Caroline Bolling is a sports physiotherapist from Brazil. She acquired her master's degree in Public Health at UFMG in Belo Horizonte on injuries and health of professional dancers, and has knowledge on the epidemiology and prevention of sports injuries. She worked 9 years as a physiotherapist in Minas Tenis Clube ( Brazil), especially with artistic and trampoline gymnastics. Thereafter, she was the head therapist at the Cirque du Soleil Quidam show. Currently, through a Science Without Borders grant, she is a researcher at the department of Public and Occupational Health at the VU University Medical Center, working on a qualitative project on the athletes’ narrative of injuries and injury prevention.

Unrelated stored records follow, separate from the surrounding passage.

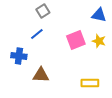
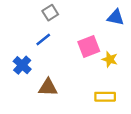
yellow star: (99, 41) -> (110, 59), moved
blue cross: (19, 56) -> (22, 65), turned 35

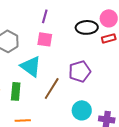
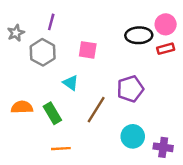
purple line: (45, 16) -> (51, 22), moved
cyan triangle: (31, 66) -> (71, 83), size x0.6
green rectangle: (16, 91) -> (52, 113), turned -36

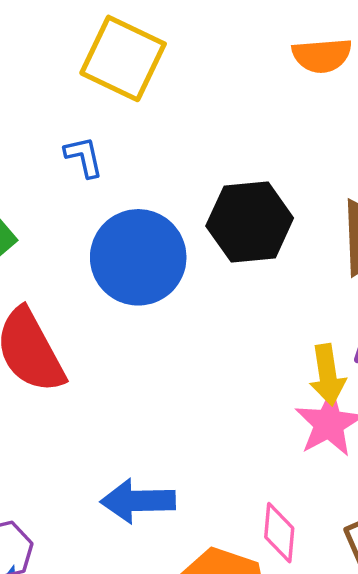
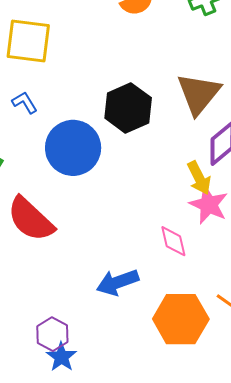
pink diamond: (279, 533) -> (173, 241), moved

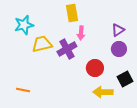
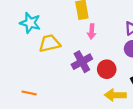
cyan star: (24, 25) -> (30, 23), turned 30
purple cross: (67, 49) -> (82, 62), moved

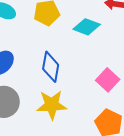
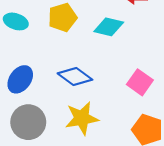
blue diamond: (51, 67) -> (75, 76), turned -56

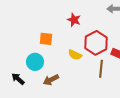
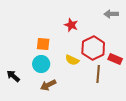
cyan circle: (35, 62) -> (41, 64), moved
black arrow: (18, 79) -> (13, 76), moved

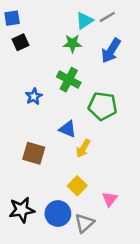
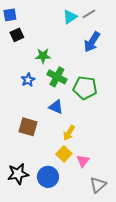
green star: (72, 43) -> (43, 56), moved
green cross: (69, 80) -> (57, 77), moved
yellow arrow: (83, 148) -> (69, 133), moved
pink triangle: (110, 199) -> (83, 161), moved
gray triangle: (84, 223) -> (98, 185), moved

Annika Prien graduated with a Bachelor’s degree in Sports Sciences from the University of Heidelberg, Germany, and with a Master’s degree in Sports and Exercise Psychology from Brunel University London, UK. Since 2015 she has worked as a research assistant at the MSH Medical School Hamburg in the Department for Prevention and Sport. Currently, Annika Prien is studying towards a PhD on long-term health in elite sports at the VU University Medical Centre in Amsterdam.

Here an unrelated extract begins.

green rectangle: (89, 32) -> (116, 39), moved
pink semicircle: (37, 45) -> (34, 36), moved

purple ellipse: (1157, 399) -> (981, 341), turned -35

In her PhD project entitled “Head in the Game”, Annika evaluates a broad array of health outcomes in retried football players, with a particular focus on the potential long-term effects of sport-related head impacts on cognitive function. Further research interests include injury surveillance in aquatics sports and prevalence of mental health issues in elite athletes.
In her spare time, Annika plays Ultimate Frisbee and enjoys climbing mountains.

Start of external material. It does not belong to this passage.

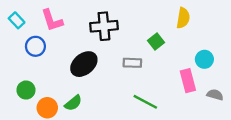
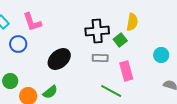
yellow semicircle: (183, 18) -> (132, 22), moved
black cross: (104, 26) -> (97, 31), moved
pink rectangle: (188, 81) -> (126, 71), moved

Carolin Besuden is a final year medical student who is presently conducting the "Reduced Achilles Pain" study as part of her master thesis. She is planning to obtain her MSc degree in the summer of 2018 after which she will continue doing research as a M.D.
Roland Rössler is a postdoctoral fellow at the Department of Public and Occupational Health of VU University Medical Center in Amsterdam, the Netherlands. During his PhD studies at the Department of Sport, Exercise and Health at the University of Basel, Switzerland, he investigated injury characteristics and injury prevention in children’s football (soccer). After his PhD he coordinated an international multicentre study to investigate the efficacy of the new injury prevention programme, specifically designed for children’s football (“11+ Kids”).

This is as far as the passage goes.